- Born: 1812
- Died: October 9, 1872
- Occupation: Architect
- Organization: Royal Institute of British Architects
- Known for: Church architecture and restoration
- Notable work: St John of Jerusalem, South Hackney; St Martin at Palace, Norwich;
- Style: Gothic architecture
- Parents: Henry Hakewill; Anne Sarah Frith;
- Relatives: John Hakewill (grandfather); John Henry Hakewill (brother);

= Edward Charles Hakewill =

English church architect

Edward Charles Hakewill (1812–1872) was an English church architect, known especially for church restoration in the 19th century.

== Early life ==
Edward Charles Hakewill was born in 1812 to Henry Hakewill, son of painter John Hakewill, and Anne Sarah Frith.
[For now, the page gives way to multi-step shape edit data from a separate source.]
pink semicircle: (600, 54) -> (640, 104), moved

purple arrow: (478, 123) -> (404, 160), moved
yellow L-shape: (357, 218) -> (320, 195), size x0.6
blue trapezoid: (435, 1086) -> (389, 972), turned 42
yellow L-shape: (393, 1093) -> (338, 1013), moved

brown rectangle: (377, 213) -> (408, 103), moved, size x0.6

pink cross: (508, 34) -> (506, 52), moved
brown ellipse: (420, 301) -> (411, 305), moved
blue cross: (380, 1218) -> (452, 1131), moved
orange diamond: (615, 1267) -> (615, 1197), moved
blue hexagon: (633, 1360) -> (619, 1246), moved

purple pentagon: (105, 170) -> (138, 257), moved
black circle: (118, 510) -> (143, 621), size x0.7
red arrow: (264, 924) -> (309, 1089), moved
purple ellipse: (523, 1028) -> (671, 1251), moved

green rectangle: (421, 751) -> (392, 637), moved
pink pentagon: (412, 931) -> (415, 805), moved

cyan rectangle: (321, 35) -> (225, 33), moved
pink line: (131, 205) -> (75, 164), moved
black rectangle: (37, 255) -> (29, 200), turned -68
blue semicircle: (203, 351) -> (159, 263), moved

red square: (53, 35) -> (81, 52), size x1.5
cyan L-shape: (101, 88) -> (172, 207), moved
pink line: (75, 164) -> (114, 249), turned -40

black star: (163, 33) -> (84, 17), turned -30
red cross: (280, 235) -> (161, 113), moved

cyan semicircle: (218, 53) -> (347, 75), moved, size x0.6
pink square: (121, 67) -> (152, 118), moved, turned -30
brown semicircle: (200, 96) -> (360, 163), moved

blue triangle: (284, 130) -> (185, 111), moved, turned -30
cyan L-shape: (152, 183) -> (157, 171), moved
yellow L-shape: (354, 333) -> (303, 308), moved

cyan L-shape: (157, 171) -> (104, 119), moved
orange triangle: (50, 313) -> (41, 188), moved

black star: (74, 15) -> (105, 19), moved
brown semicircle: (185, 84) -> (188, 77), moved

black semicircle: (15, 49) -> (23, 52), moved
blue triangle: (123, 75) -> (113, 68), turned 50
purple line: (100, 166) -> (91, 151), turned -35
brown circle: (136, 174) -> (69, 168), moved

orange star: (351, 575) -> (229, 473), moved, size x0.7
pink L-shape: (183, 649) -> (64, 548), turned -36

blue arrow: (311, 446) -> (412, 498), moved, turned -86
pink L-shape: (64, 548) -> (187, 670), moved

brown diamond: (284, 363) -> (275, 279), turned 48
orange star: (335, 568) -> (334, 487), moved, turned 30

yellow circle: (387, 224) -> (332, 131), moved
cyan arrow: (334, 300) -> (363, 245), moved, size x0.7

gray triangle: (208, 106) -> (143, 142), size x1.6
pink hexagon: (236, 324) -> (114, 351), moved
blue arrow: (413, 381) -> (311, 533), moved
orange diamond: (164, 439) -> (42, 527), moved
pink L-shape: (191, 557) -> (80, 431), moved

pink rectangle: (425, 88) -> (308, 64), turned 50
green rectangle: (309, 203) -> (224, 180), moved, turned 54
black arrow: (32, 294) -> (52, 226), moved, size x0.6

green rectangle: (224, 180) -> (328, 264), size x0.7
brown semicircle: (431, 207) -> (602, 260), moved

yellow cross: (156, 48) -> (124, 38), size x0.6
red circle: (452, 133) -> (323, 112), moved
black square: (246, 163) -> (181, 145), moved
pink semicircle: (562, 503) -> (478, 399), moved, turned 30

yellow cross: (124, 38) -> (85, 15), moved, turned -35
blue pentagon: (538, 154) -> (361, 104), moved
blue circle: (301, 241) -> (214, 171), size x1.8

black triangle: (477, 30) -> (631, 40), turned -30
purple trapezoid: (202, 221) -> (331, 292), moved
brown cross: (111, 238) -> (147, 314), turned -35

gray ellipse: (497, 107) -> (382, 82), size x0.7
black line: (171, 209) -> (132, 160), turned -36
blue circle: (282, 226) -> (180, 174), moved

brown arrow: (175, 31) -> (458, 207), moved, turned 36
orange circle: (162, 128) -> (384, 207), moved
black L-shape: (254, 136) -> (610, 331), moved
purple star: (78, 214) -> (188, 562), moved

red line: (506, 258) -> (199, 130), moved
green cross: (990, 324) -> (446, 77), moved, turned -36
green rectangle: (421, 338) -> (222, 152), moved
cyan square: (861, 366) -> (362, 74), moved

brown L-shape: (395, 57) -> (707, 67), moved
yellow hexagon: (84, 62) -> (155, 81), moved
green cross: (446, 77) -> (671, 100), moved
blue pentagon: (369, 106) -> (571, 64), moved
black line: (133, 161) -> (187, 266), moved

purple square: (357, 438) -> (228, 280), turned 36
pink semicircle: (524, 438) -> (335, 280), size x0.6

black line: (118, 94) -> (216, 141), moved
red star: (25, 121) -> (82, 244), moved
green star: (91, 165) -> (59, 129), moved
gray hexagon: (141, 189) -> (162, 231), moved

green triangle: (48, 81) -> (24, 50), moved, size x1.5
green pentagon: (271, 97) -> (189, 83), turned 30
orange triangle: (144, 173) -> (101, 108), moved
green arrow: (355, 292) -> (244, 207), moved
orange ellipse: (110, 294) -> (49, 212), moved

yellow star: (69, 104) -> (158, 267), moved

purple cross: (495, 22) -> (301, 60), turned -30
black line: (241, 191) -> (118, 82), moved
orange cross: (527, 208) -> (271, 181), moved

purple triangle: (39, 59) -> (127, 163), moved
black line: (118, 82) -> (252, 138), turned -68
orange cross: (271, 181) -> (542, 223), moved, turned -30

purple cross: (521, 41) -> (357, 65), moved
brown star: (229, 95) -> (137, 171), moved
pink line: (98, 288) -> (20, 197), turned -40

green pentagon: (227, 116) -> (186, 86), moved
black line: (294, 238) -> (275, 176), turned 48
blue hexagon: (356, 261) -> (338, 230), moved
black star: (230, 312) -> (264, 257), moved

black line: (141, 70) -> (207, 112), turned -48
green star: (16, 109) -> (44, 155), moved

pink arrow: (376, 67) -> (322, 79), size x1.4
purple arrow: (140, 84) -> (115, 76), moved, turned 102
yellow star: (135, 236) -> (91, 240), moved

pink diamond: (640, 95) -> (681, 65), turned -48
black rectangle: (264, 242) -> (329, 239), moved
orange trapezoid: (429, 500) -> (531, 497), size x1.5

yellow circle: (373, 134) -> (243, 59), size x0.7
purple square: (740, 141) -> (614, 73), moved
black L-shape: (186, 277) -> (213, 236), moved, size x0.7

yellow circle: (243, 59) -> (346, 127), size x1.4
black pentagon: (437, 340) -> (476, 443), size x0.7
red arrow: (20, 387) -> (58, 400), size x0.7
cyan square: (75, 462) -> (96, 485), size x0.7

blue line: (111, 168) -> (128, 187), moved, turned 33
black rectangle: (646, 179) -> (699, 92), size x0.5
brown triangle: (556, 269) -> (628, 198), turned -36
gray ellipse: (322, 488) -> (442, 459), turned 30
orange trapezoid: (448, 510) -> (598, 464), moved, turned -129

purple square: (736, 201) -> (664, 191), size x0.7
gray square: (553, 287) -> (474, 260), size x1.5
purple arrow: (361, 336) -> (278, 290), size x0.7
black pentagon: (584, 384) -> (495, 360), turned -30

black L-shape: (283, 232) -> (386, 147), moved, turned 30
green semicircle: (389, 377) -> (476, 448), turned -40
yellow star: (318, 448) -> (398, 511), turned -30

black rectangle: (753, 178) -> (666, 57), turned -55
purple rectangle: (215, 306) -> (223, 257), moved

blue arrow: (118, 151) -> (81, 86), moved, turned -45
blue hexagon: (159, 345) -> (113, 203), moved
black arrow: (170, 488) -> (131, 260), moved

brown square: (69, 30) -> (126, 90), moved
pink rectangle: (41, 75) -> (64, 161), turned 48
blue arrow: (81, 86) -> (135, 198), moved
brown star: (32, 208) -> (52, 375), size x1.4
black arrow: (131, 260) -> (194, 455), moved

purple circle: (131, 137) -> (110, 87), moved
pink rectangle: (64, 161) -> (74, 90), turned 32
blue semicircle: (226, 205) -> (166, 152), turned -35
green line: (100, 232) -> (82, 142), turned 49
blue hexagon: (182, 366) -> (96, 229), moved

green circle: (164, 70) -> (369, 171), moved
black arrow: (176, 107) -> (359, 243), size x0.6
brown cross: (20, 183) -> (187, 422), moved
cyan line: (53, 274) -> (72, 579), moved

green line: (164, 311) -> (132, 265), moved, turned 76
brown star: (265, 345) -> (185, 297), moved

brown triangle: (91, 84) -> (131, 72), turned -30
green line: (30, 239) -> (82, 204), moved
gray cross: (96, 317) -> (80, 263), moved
His brother, John Henry Hakewill (1810–1880), was also an architect.

Hakewill became a pupil of Philip Hardwick in 1831, remaining until 1838.

==Career==
Hakewill was a keen student of Gothic architecture.

Hakewill designed the churches of St John of Jerusalem, South Hackney (1845–8), St James's, Clapton, and St Peter's, Thurston. Towards the end of his career he restored St Mary & St Lambert, Stonham Aspal, and churches at Grundisburgh and Wickham Market.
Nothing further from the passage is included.